Matratzenlager im Keller
Das Problem, dass die Behörden heute nicht genau wissen, wer wo tatsächlich wohnt hat zwei Facetten: Zum einen können Wohnungen für Scheinadressen missbraucht werden, wie im Fall der Mehr als 60 Zwangsabmeldungen aus der vergangen Woche. Die Menschen leben also de facto gar nicht in Hagen, beziehen aber unter bestimmten Voraussetzungen (siehe Infobox) Sozialeistungen. Oder aber es leben wirklich mehr Menschen in einem Haus, als es zulässig wäre. Hinweise darauf gibt es immer wieder. Beispiel Ewaldstraße in Wehringhausen. Im Mai werden Feuerwehr und Polizei hier zu einem Kellerbrand gerufen, der letztlich glimpflich verläuft.
Die Polizeibeamten werden aber stutzig, weil sie im Keller ein regelrechtes Matratzenlager finden. Die Hausverwalterin sagt, dass sich dort Bewohner einen Treffpunkt eingerichtet hätten. Ob es nur ein Treffpunkt oder auch eine unwürdige Schlafgelegenheit für Zuwanderer aus Südosteuropa war, bleibt ungeklärt.

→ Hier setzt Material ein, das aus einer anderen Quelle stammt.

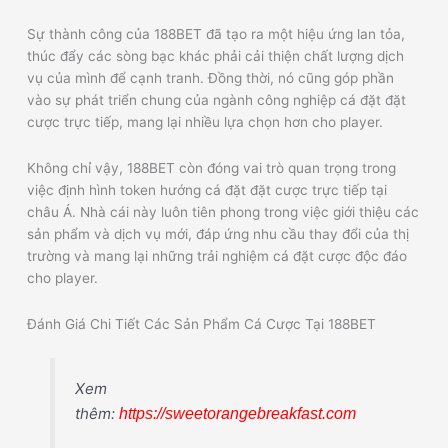
Sự thành công của 188BET đã tạo ra một hiệu ứng lan tỏa,
thúc đẩy các sòng bạc khác phải cải thiện chất lượng dịch
vụ của mình để cạnh tranh. Đồng thời, nó cũng góp phần
vào sự phát triển chung của ngành công nghiệp cá đặt đặt
cược trực tiếp, mang lại nhiều lựa chọn hơn cho player.
Không chỉ vậy, 188BET còn đóng vai trò quan trọng trong
việc định hình token hướng cá đặt đặt cược trực tiếp tại
châu Á. Nhà cái này luôn tiên phong trong việc giới thiệu các
sản phẩm và dịch vụ mới, đáp ứng nhu cầu thay đổi của thị
trường và mang lại những trải nghiệm cá đặt cược độc đáo
cho player.
Đánh Giá Chi Tiết Các Sản Phẩm Cá Cược Tại 188BET
Xem
thêm:
https://sweetorangebreakfast.com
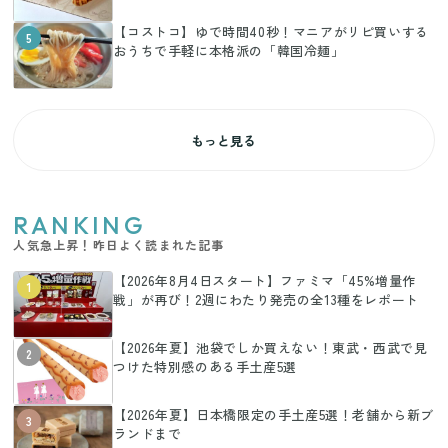
【コストコ】ゆで時間40秒！マニアがリピ買いする
5
おうちで手軽に本格派の「韓国冷麺」
もっと見る
RANKING
人気急上昇！昨日よく読まれた記事
【2026年8月4日スタート】ファミマ「45%増量作
1
戦」が再び！2週にわたり発売の全13種をレポート
【2026年夏】池袋でしか買えない！東武・西武で見
2
つけた特別感のある手土産5選
【2026年夏】日本橋限定の手土産5選！老舗から新ブ
3
ランドまで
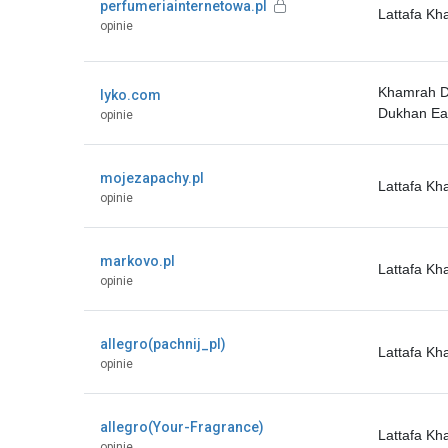
perfumeriainternetowa.pl
Lattafa K
opinie
Khamrah D
lyko.com
Dukhan Ea
opinie
mojezapachy.pl
Lattafa K
opinie
markovo.pl
Lattafa K
opinie
allegro(pachnij_pl)
Lattafa K
opinie
allegro(Your-Fragrance)
Lattafa K
opinie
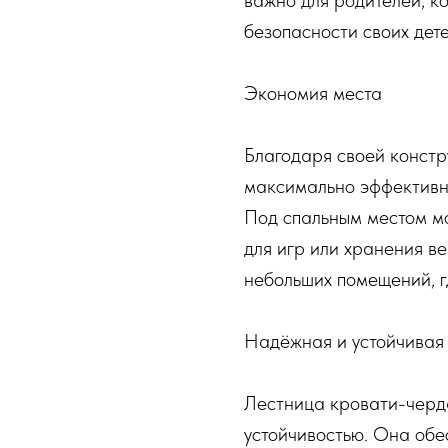
важно для родителей, ко
безопасности своих дете
Экономия места
Благодаря своей констр
максимально эффективно
Под спальным местом мо
для игр или хранения в
небольших помещений, г
Надёжная и устойчивая
Лестница кровати-черд
устойчивостью. Она обе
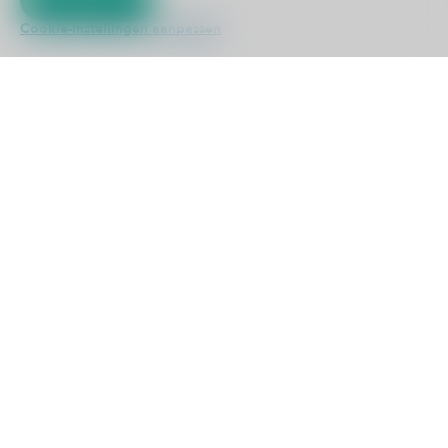
Kliniek ViaSana
Cookie-instellingen aanpassen
Hoogveldseweg 1
5451 AA Mill
0485 476 330
info@viasana.nl
Cookie instellingen aanpassen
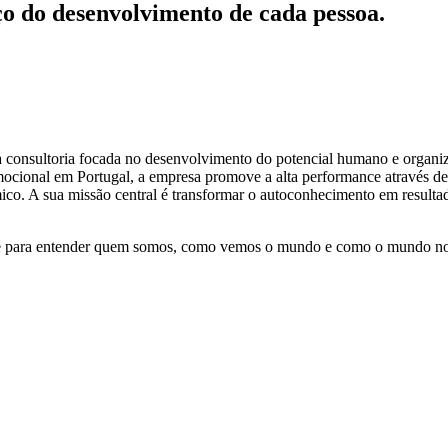
ço do desenvolvimento de cada pessoa.
 consultoria focada no desenvolvimento do potencial humano e organiza
ocional em Portugal, a empresa promove a alta performance através de 
co. A sua missão central é transformar o autoconhecimento em resultado
ve para entender quem somos, como vemos o mundo e como o mundo no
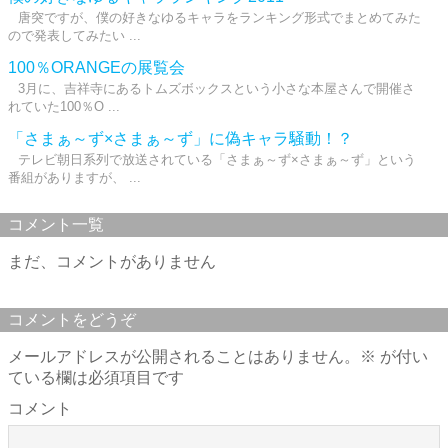
唐突ですが、僕の好きなゆるキャラをランキング形式でまとめてみた
ので発表してみたい ...
100％ORANGEの展覧会
3月に、吉祥寺にあるトムズボックスという小さな本屋さんで開催さ
れていた100％O ...
「さまぁ～ず×さまぁ～ず」に偽キャラ騒動！？
テレビ朝日系列で放送されている「さまぁ～ず×さまぁ～ず」という
番組がありますが、 ...
コメント一覧
まだ、コメントがありません
コメントをどうぞ
メールアドレスが公開されることはありません。
※
が付い
ている欄は必須項目です
コメント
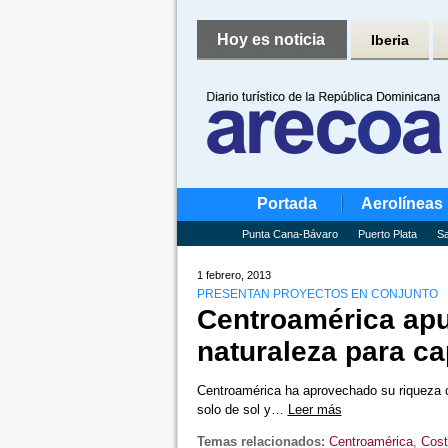
Hoy es noticia
Iberia
Portada
Aerolíneas
Punta Cana-Bávaro
Puerto Plata
Sa
1 febrero, 2013
PRESENTAN PROYECTOS EN CONJUNTO
Centroamérica apue
naturaleza para ca
Centroamérica ha aprovechado su riqueza c
solo de sol y…
Leer más
Temas relacionados:
Centroamérica
,
Cost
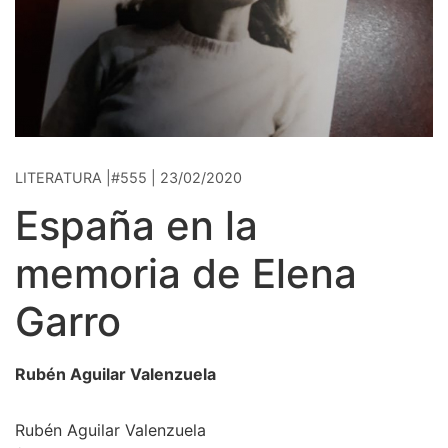
LITERATURA |#555 | 23/02/2020
España en la
memoria de Elena
Garro
Rubén Aguilar Valenzuela
Rubén Aguilar Valenzuela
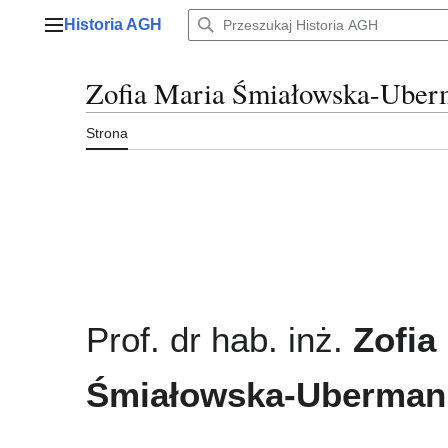
Przejdź
Historia AGH
do
Menu główne
zawartości
Zofia Maria Śmiałowska-Uber
Strona
Prof. dr hab. inż.
Zofia
Śmiałowska-Uberman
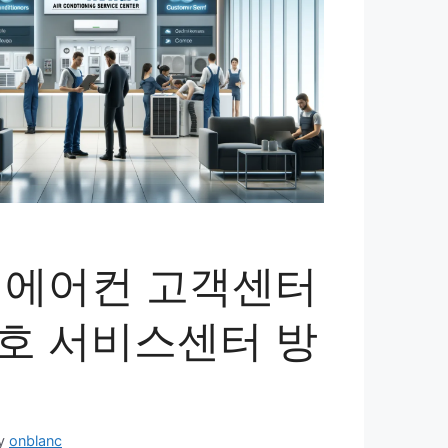
 에어컨 고객센터
호 서비스센터 방
팁
y
onblanc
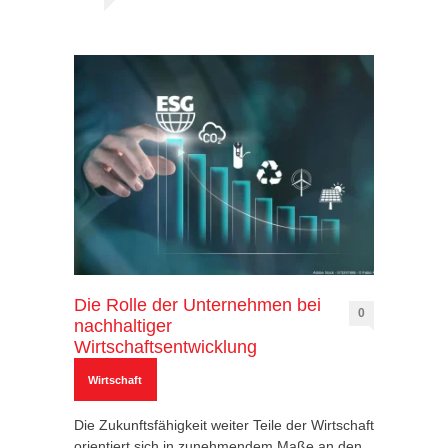
Die Rolle der Unternehmen bei
0
nachhaltiger
Wirtschaftsentwicklung
Wirtschaft
Die Zukunftsfähigkeit weiter Teile der Wirtschaft
orientiert sich in zunehmendem Maße an den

In diesem Fall hätte allerdings auch ein Alarmierungssystem beim Einwohnermeldeamt nichts gebracht. Nach WP-Informationen waren nur sieben Personen in dem Mehrfamilienhaus offiziell gemeldet. Und es gehörte auch nicht zu den 30 bis 40 Problemhäusern, die die Stadt im Visier hat. Es sei zu vermuten, dass es Überbelegungen von Wohnungen in Hagen gebe, so die Einschätzung der Stadt. Das seien aber allenfalls Einzelfälle.